▶ **Supplied material**:

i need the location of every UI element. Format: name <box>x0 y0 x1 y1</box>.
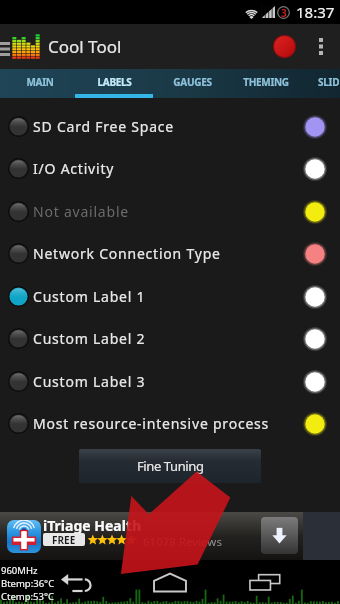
button[interactable]: MAIN <box>3 69 77 94</box>
staticText: THEMING <box>243 75 289 89</box>
staticText: MAIN <box>26 75 54 89</box>
staticText: Cool Tool <box>48 35 122 58</box>
staticText: GAUGES <box>173 75 212 89</box>
button[interactable]: Most resource-intensive process <box>0 402 340 445</box>
button[interactable]: Back <box>55 560 97 604</box>
button[interactable]: Network Connection Type <box>0 232 340 275</box>
staticText: Not available <box>33 202 129 221</box>
staticText: Network Connection Type <box>33 244 221 263</box>
staticText: FREE <box>52 533 76 546</box>
button[interactable]: SLIDERS <box>307 69 340 94</box>
staticText: 3 <box>281 6 287 19</box>
staticText: iTriage Health <box>43 516 142 535</box>
staticText: Ctemp:53°C <box>1 590 55 603</box>
staticText: LABELS <box>97 75 132 89</box>
button[interactable]: Menu <box>0 24 11 69</box>
button[interactable]: Not available <box>0 190 340 233</box>
button[interactable]: THEMING <box>229 69 303 94</box>
button[interactable]: More options <box>306 24 336 69</box>
button[interactable]: GAUGES <box>155 69 229 94</box>
button[interactable]: iTriage Health <box>0 512 303 560</box>
button[interactable]: Home <box>149 560 191 604</box>
staticText: I/O Activity <box>33 159 115 178</box>
staticText: Custom Label 3 <box>33 372 146 391</box>
button[interactable]: LABELS <box>77 69 151 94</box>
staticText: 61078 Reviews <box>143 534 222 550</box>
button[interactable]: Record <box>262 24 306 69</box>
button[interactable]: I/O Activity <box>0 147 340 190</box>
staticText: Custom Label 1 <box>33 287 146 306</box>
staticText: Most resource-intensive process <box>33 414 270 433</box>
staticText: SLIDERS <box>318 75 340 89</box>
button[interactable]: Fine Tuning <box>79 449 261 483</box>
staticText: SD Card Free Space <box>33 117 175 136</box>
staticText: Btemp:36°C <box>1 577 55 590</box>
button[interactable]: Custom Label 1 <box>0 275 340 318</box>
staticText: 960MHz <box>1 564 38 577</box>
button[interactable]: Recents <box>244 560 286 604</box>
staticText: Fine Tuning <box>137 457 204 475</box>
staticText: 18:37 <box>296 2 335 22</box>
staticText: Custom Label 2 <box>33 329 146 348</box>
button[interactable]: Custom Label 2 <box>0 317 340 360</box>
button[interactable]: Install <box>261 517 298 554</box>
button[interactable]: SD Card Free Space <box>0 105 340 148</box>
button[interactable]: Custom Label 3 <box>0 360 340 403</box>
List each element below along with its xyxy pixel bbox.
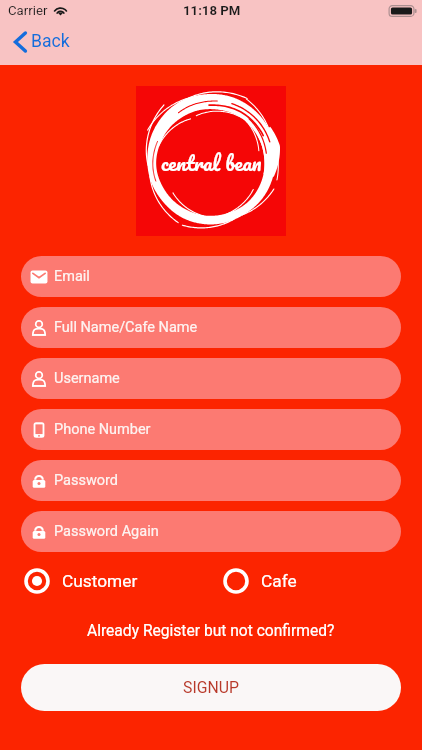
- staticText: Carrier: [8, 3, 48, 18]
- staticText: Phone Number: [54, 421, 151, 438]
- staticText: Email: [54, 268, 90, 285]
- button[interactable]: Password Again: [21, 511, 401, 552]
- staticText: Already Register but not confirmed?: [87, 622, 335, 640]
- staticText: Back: [31, 31, 70, 52]
- button[interactable]: Email: [21, 256, 401, 297]
- staticText: Password: [54, 472, 119, 489]
- staticText: SIGNUP: [183, 678, 239, 697]
- button[interactable]: Full Name/Cafe Name: [21, 307, 401, 348]
- staticText: central bean: [161, 145, 262, 180]
- staticText: Password Again: [54, 523, 159, 540]
- staticText: 11:18 PM: [183, 3, 241, 18]
- button[interactable]: Customer, selected: [20, 564, 142, 598]
- button[interactable]: Phone Number: [21, 409, 401, 450]
- staticText: Cafe: [261, 571, 297, 591]
- staticText: Username: [54, 370, 120, 387]
- button[interactable]: SIGNUP: [21, 664, 401, 711]
- button[interactable]: Username: [21, 358, 401, 399]
- staticText: Full Name/Cafe Name: [54, 319, 198, 336]
- button[interactable]: Password: [21, 460, 401, 501]
- button[interactable]: Cafe: [219, 564, 301, 598]
- button[interactable]: Back: [9, 27, 75, 56]
- staticText: Customer: [62, 571, 138, 591]
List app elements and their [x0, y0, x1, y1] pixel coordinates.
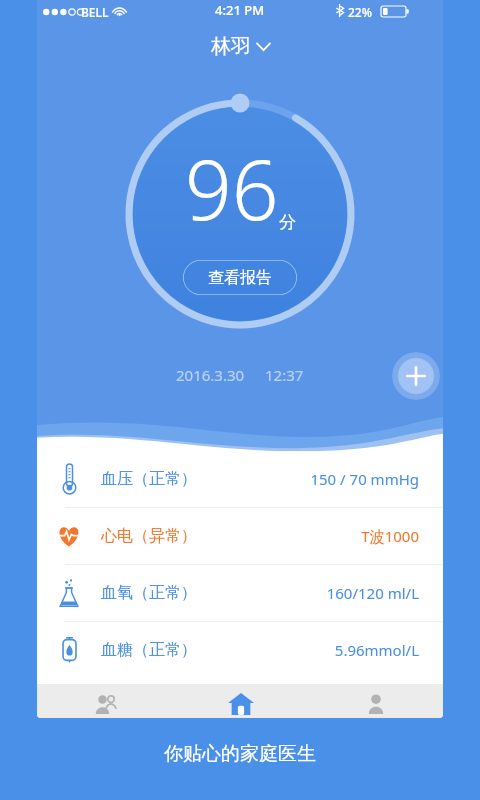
staticText: 血压（正常） [101, 469, 197, 489]
button[interactable]: 我的 [308, 684, 443, 718]
staticText: 血氧（正常） [101, 583, 197, 603]
staticText: 查看报告 [208, 268, 272, 288]
staticText: 心电（异常） [101, 526, 197, 546]
staticText: 96 [185, 132, 279, 244]
staticText: T波1000 [361, 526, 419, 546]
staticText: 12:37 [265, 365, 304, 385]
button[interactable]: 成员 [37, 684, 173, 718]
button[interactable]: 心电（异常） [37, 508, 443, 564]
staticText: 分 [279, 212, 296, 233]
staticText: 22% [348, 4, 372, 20]
button[interactable]: 血压（正常） [37, 451, 443, 507]
staticText: BELL [81, 4, 109, 20]
staticText: 4:21 PM [215, 1, 265, 19]
staticText: 160/120 ml/L [326, 583, 419, 603]
staticText: 你贴心的家庭医生 [164, 742, 316, 766]
button[interactable]: 查看报告 [183, 260, 297, 295]
staticText: 血糖（正常） [101, 640, 197, 660]
button[interactable]: Add measurement [392, 352, 440, 400]
staticText: 林羽 [211, 34, 251, 59]
staticText: 2016.3.30 [176, 365, 245, 385]
button[interactable]: 首页 [173, 684, 308, 718]
button[interactable]: 林羽 [197, 30, 284, 63]
staticText: 150 / 70 mmHg [310, 469, 419, 489]
staticText: 5.96mmol/L [334, 640, 419, 660]
button[interactable]: 血氧（正常） [37, 565, 443, 621]
button[interactable]: 血糖（正常） [37, 622, 443, 678]
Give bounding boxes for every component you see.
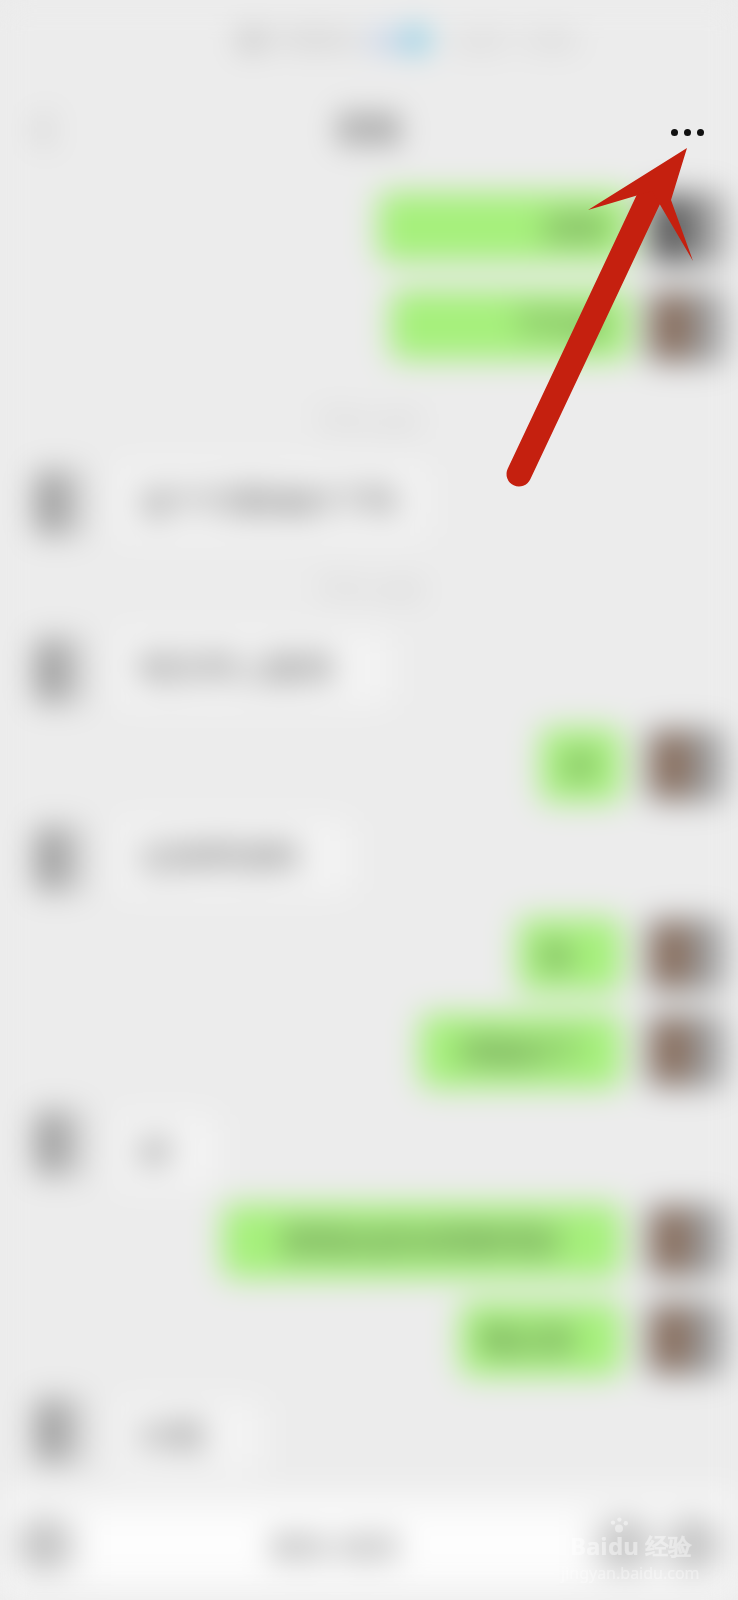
staticText: Bai: [570, 1529, 608, 1562]
staticText: 经验: [645, 1533, 691, 1562]
button[interactable]: More options: [652, 104, 722, 160]
button[interactable]: 明天早上要用: [114, 632, 392, 706]
button[interactable]: [32, 824, 86, 894]
staticText: 好的: [546, 208, 608, 247]
staticText: 准备好了: [459, 1032, 583, 1071]
staticText: 这个方案做好了吗: [140, 481, 396, 521]
button[interactable]: 下午好: [390, 290, 630, 360]
button[interactable]: [646, 728, 724, 802]
staticText: 下午好: [515, 306, 608, 345]
button[interactable]: More: [666, 1518, 720, 1572]
staticText: 好: [140, 1131, 172, 1171]
staticText: jingyan.baidu.com: [561, 1562, 700, 1584]
button[interactable]: [646, 290, 724, 364]
staticText: 明天早上要用: [140, 649, 332, 689]
staticText: 5G: [370, 25, 399, 55]
button[interactable]: [646, 918, 724, 992]
button[interactable]: [32, 636, 86, 706]
staticText: 按住 说话: [271, 1525, 399, 1566]
button[interactable]: 晚点发您: [460, 1302, 622, 1376]
button[interactable]: [32, 1108, 86, 1178]
button[interactable]: 知道: [518, 918, 622, 992]
button[interactable]: 好的: [378, 192, 630, 262]
button[interactable]: 记得带资料: [114, 820, 352, 894]
button[interactable]: [32, 1396, 86, 1466]
button[interactable]: 按住 说话: [88, 1513, 582, 1577]
button[interactable]: Emoji: [598, 1518, 652, 1572]
staticText: 记得带资料: [140, 837, 300, 877]
staticText: 晚点发您: [482, 1320, 600, 1359]
staticText: 好: [566, 746, 597, 785]
button[interactable]: [646, 1302, 724, 1376]
staticText: 行吧: [140, 1417, 204, 1457]
button[interactable]: [32, 468, 86, 538]
button[interactable]: [646, 1204, 724, 1278]
button[interactable]: 好: [540, 728, 622, 802]
button[interactable]: 那我先把东西整理好: [222, 1204, 622, 1278]
staticText: 那我先把东西整理好: [283, 1222, 562, 1261]
button[interactable]: 这个方案做好了吗: [114, 464, 426, 538]
staticText: 老板: [335, 107, 403, 150]
button[interactable]: [646, 1014, 724, 1088]
button[interactable]: Voice input: [18, 1518, 72, 1572]
button[interactable]: 好: [114, 1114, 218, 1188]
button[interactable]: [646, 192, 724, 266]
button[interactable]: 准备好了: [420, 1014, 622, 1088]
button[interactable]: 行吧: [114, 1400, 264, 1474]
staticText: du: [608, 1529, 639, 1562]
staticText: 知道: [540, 936, 600, 975]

▶ **Exercise goal**:
Bring together every line in the entries that holds the string "available".

▶ **Task solution**:
staticText: Not available <box>33 202 129 221</box>
button[interactable]: Not available <box>0 190 340 233</box>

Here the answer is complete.